Signora Styler, lei come definisce Napoli?
«Un palcoscenico.

Un luogo magico. L'anno scorso, quando cominciai le riprese, avevo una road map da seguire, ma... sa... in un documentario puoi permetterti il lusso di tradirla per inseguire volti e storie che nessun canovaccio potrà mai indicarti».

Che cosa l'ha colpita di più?
«La gente. Ho parlato con persone affascinanti e ho imparato ad amare la città attraverso le loro voci, che volevano condividere l'appartenenza a questa cultura».

Chi ha incontrato?
«Un po' tutti, abitanti dei bassi, artefici di mestieri creativi, ma anche il sindaco Manfredi; Alessandra Clemente, la figlia di Silvia Ruotolo, vittima innocente di camorra. Lo scultore Lello Esposito, Jorit, attori... e preti. Francesco Di Leva, che svolge un lavoro prezioso a San Giovanni, servendosi del teatro, il rapper Clementino, Don Antonio Loffredo, il parroco della Sanità. Dicono faccia più del dovuto, ma no! I sacerdoti dovrebbero agire esattamente così, trascendere rabbia e disperazione, aprire le porte delle loro chiese, deviare le esistenze verso percorsi più benefici. E tutti coloro che ho conosciuto sono legati da un solo fil rouge».

Quale?
«Vivono qua, da sempre, sono orgogliosi della loro appartenenza e desideravano farmi comprendere che cosa voglia dire essere cittadini di questo palcoscenico, dove la sorpresa è sempre pronta, dietro l'angolo».

Per quante settimane ha girato?
«Le riprese sono durate un anno, perché era mia intenzione mostrare Napoli in tutte le sue stagioni».

È stata a Sant'Agata sui due golfi.

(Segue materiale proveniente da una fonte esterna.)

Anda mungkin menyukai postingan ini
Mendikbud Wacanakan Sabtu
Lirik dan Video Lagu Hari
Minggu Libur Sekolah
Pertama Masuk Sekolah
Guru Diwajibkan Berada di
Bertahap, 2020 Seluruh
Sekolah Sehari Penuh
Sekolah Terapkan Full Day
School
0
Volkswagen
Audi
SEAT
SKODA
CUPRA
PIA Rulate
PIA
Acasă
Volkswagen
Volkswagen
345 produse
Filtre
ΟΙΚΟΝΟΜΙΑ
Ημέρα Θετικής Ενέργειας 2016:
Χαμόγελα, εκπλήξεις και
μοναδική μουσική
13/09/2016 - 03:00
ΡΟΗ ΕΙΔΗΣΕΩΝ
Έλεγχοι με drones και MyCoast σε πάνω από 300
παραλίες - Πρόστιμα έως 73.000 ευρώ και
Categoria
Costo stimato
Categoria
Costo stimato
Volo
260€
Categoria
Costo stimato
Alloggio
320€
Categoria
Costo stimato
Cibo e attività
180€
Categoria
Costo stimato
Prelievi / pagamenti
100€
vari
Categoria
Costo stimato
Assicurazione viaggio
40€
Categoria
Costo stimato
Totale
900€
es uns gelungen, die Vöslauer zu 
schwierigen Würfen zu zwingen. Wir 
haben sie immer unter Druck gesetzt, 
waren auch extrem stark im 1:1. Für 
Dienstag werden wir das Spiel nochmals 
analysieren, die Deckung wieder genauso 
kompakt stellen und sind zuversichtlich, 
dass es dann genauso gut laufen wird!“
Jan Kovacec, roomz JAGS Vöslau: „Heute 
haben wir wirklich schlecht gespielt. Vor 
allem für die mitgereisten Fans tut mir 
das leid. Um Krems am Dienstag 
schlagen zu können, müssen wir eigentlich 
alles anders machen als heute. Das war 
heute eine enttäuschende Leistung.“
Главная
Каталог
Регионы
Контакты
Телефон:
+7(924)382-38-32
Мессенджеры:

Perché?
«Sì, da Don Alfonso. Volevo capire il motivo per cui certi vostri prodotti sono tanto saporiti. E Don Alfonso mi ha spiegato che dipende dall'origine vulcanica del suolo».

Già, il Vesuvio...
«Ricordo una coppia - lui 94 anni, lei 91 - testimoni delle Quattro Giornate e dell'eruzione del 1944. Sì, ho chiesto anche cosa voglia dire abitare all'ombra di un vulcano attivo».

Le risposte?
«Mi hanno fatto capire perché da voi il presente è così importante. Il futuro è incerto. La morte incombe».

È stata al cimitero delle fontanelle?
«Certo! E mi hanno spiegato il culto delle anime, lo scambio reciproco di favori: io prego perché la tua salga in Paradiso, ma tu intercedi per me. Interessante: in realtà, il napoletano è un negoziatore. Tanti bambini scrivono la letterina a Babbo Natale per avere in dono, che so... l'I-Phone. Be', voi siete più diretti».

Dove altro è stata?
«San Carlo, Mann, simboli dell'antica capitale... Ah, il Grand Tour... si diceva vedi Napoli e, poi, muori. Poi, Vomero, Posillipo, centro storico... Il caffè sospeso: straordinario! Ne ho chiesto ragione a Bruno, titolare del bar Nilo. E ho compreso: in una città dove ricchi e poveri vivono uno accanto all'altro, chi può paga per chi non può. Il caffè sospeso è speranza, l'augurio di una buona giornata. È rito. Segno di profonda umanità».

Umanità e Gomorra.
«Ho ascoltato Roberto Saviano e Rosaria Capacchione... La camorra è un sistema, come la mafia in Sicilia, a New York... Chi conosceva la camorra prima di Gomorra?».

Alla fine, Napoli è più Inferno o Paradiso?
«Da molto tempo non ho contatti con l'Inferno, ma so che è esperienza difficile da governare. Napoli è stata ferita tante volte da riuscire a non soccombere, a fortificarsi con una resilienza che fa parte ormai del suo dna. E oggi resiste nonostante le contaminazioni. Cambia restando se stessa, mostrando le cicatrici. Tante altre città hanno perduto la loro identità. Questa no!».